Administrative registered nurse C interviewed on 11/13/13 at 11:00am acknowledged the Hospital follows AORN recommendations and guidelines. They verified the "skull cap" hair covering failed to cover a person's sideburn hair, hair above the ear and hair at the nape of the neck.
Tag No.: A1104
The hospital reported a census of 25 current patients, with 10 closed emergency department patient records chosen for review. Based on policy review, document review and staff interview the emergency department staff failed to follow their policy for treatment of a patient with psychological health concerns, including suicidal idealizations for 1 of 10 closed emergency department records reviewed (patient #1).
Findings include:
- Hospital policy reviewed on 11/14/13 at 10:45am titled "Suicide Precautions" dated 05/06/2013 directed staff to initiate suicide precautions to provide and maintain a safe environment for those patients who are a suicidal risk and have a suicide plan. The policy stated " It is the responsibility of the attending physician and/or emergency department (ED) physician to order suicide precautions." The policy directed staff to obtain a physician order for Suicide Precautions.

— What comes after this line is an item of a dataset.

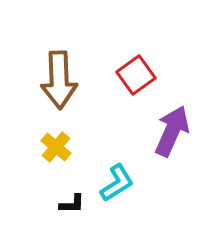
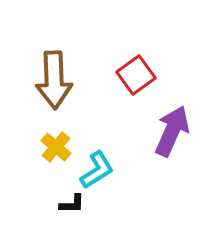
brown arrow: moved 5 px left
cyan L-shape: moved 20 px left, 13 px up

The Suicide Precautions policy directed staff to initiate the following interventions to ensure patient safety:
2. Precautionary measures can be put in place by the nurse for patients who may present suicidal risk, until such as an order can be obtained from the ED/attending physician for suicide precautions or it is determined by the physician that is not at risk for suicide. Which include: provide constant direct observation of the patient, provide a safe environment, restrict personal property.
5. Notify Kansas Health Solutions (area mental health screening provider) and ask for a suicide screen.
- Patient #1's medical record reviewed on 11/14/13 revealed they presented to the Emergency department on 8/27/13 with a reported drug overdose. Nursing notes dated 8/27/13 revealed emergency department nurse O documented they placed patient #1 in suicide precautions and emergency department physician P noted patient #1 had a plan and executed they plan by an overdose of medications and alcohol.
Patient #1's medical record lacked evidence of a mental health screening by the designated provider, lacked evidence of a physician order for suicide precautions and lacked evidence of constant direct observation of patient #1.
- Administrative nurse interviewed on 11/13/13 at 4:30pm verified patient #1 had a plan for suicide and acknowledged the emergency department staff failed to follow the hospital's policy for suicide precautions. Administrative staff A reported the Patient #1's medical record lacked evidence of a physician order for suicide precautions, lacked evidence of a mental health provider screened patient #1 and stated the medical record lacked evidence to demonstrate patient #1 had constant direct observation in the emergency department.